◆ Source material
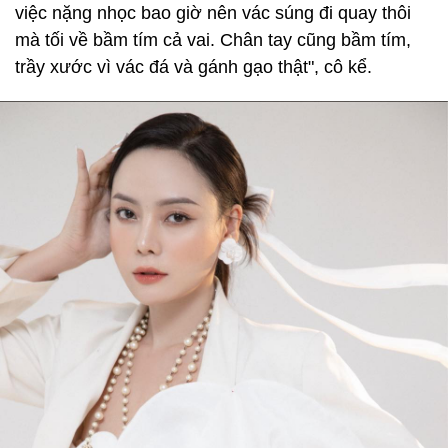
việc nặng nhọc bao giờ nên vác súng đi quay thôi
mà tối về bầm tím cả vai. Chân tay cũng bầm tím,
trầy xước vì vác đá và gánh gạo thật", cô kể.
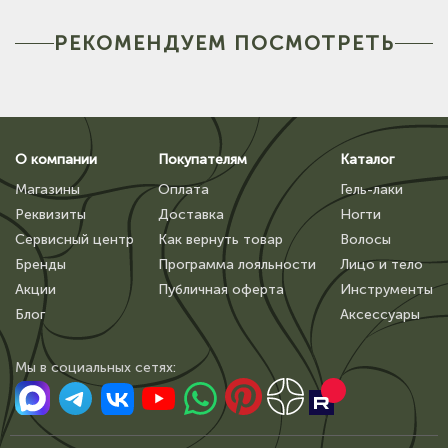
РЕКОМЕНДУЕМ ПОСМОТРЕТЬ
О компании
Покупателям
Каталог
Магазины
Оплата
Гель-лаки
Реквизиты
Доставка
Ногти
Сервисный центр
Как вернуть товар
Волосы
Бренды
Программа лояльности
Лицо и тело
Акции
Публичная оферта
Инструменты
Блог
Аксессуары
Мы в сoциальных сетях:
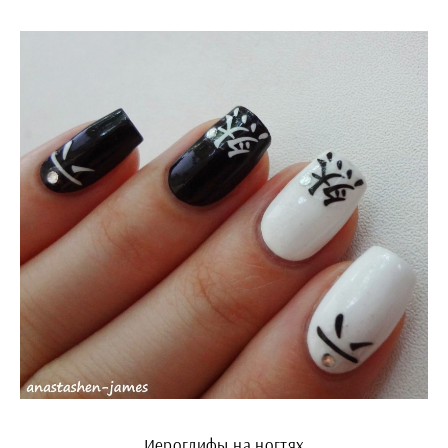
Иероглифы на ногтях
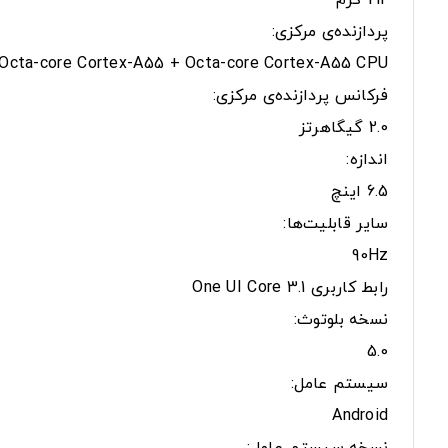
212 گرم
پردازنده‌ی مرکزی:
Octa-core Cortex-A55 + Octa-core Cortex-A55 CPU
فرکانس پردازنده‌ی مرکزی:
2.0 گیگاهرتز
اندازه:
6.5 اینچ
سایر قابلیت‌ها:
90Hz
رابط کاربری One UI Core 3.1
نسخه بلوتوث:
5.0
سیستم عامل:
Android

◆ Description of the task
What is needed is an exact copy of all the data, with no images in it.

◆ Response to this exercise
việc nặng nhọc bao giờ nên vác súng đi quay thôi
mà tối về bầm tím cả vai. Chân tay cũng bầm tím,
trầy xước vì vác đá và gánh gạo thật", cô kể.
РЕКОМЕНДУЕМ ПОСМОТРЕТЬ
О компании
Покупателям
Каталог
Магазины
Оплата
Гель-лаки
Реквизиты
Доставка
Ногти
Сервисный центр
Как вернуть товар
Волосы
Бренды
Программа лояльности
Лицо и тело
Акции
Публичная оферта
Инструменты
Блог
Аксессуары
Мы в сoциальных сетях:
Иероглифы на ногтях
212 گرم
پردازنده‌ی مرکزی:
Octa-core Cortex-A55 + Octa-core Cortex-A55 CPU
فرکانس پردازنده‌ی مرکزی:
2.0 گیگاهرتز
اندازه:
6.5 اینچ
سایر قابلیت‌ها:
90Hz
رابط کاربری One UI Core 3.1
نسخه بلوتوث:
5.0
سیستم عامل:
Android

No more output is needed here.